▶ _What the task asks_
I'd like the listing below copied exactly, with the images left out.

▶ _Recorded information_

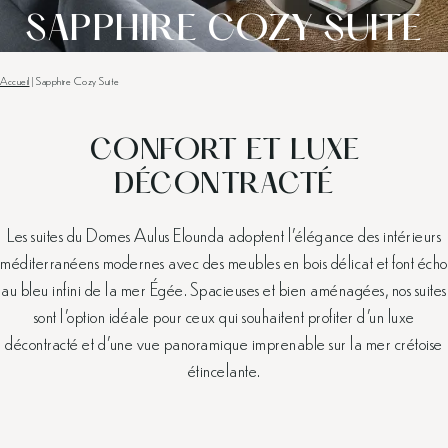
SAPPHIRE COZY SUITE
Accueil
|
Sapphire Cozy Suite
CONFORT ET LUXE
DÉCONTRACTÉ
Les suites du Domes Aulus Elounda adoptent l’élégance des intérieurs
méditerranéens modernes avec des meubles en bois délicat et font écho
au bleu infini de la mer Égée. Spacieuses et bien aménagées, nos suites
sont l’option idéale pour ceux qui souhaitent profiter d’un luxe
décontracté et d’une vue panoramique imprenable sur la mer crétoise
étincelante.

▶ _Response to the task_
SAPPHIRE COZY SUITE
Accueil
|
Sapphire Cozy Suite
CONFORT ET LUXE
DÉCONTRACTÉ
Les suites du Domes Aulus Elounda adoptent l’élégance des intérieurs
méditerranéens modernes avec des meubles en bois délicat et font écho
au bleu infini de la mer Égée. Spacieuses et bien aménagées, nos suites
sont l’option idéale pour ceux qui souhaitent profiter d’un luxe
décontracté et d’une vue panoramique imprenable sur la mer crétoise
étincelante.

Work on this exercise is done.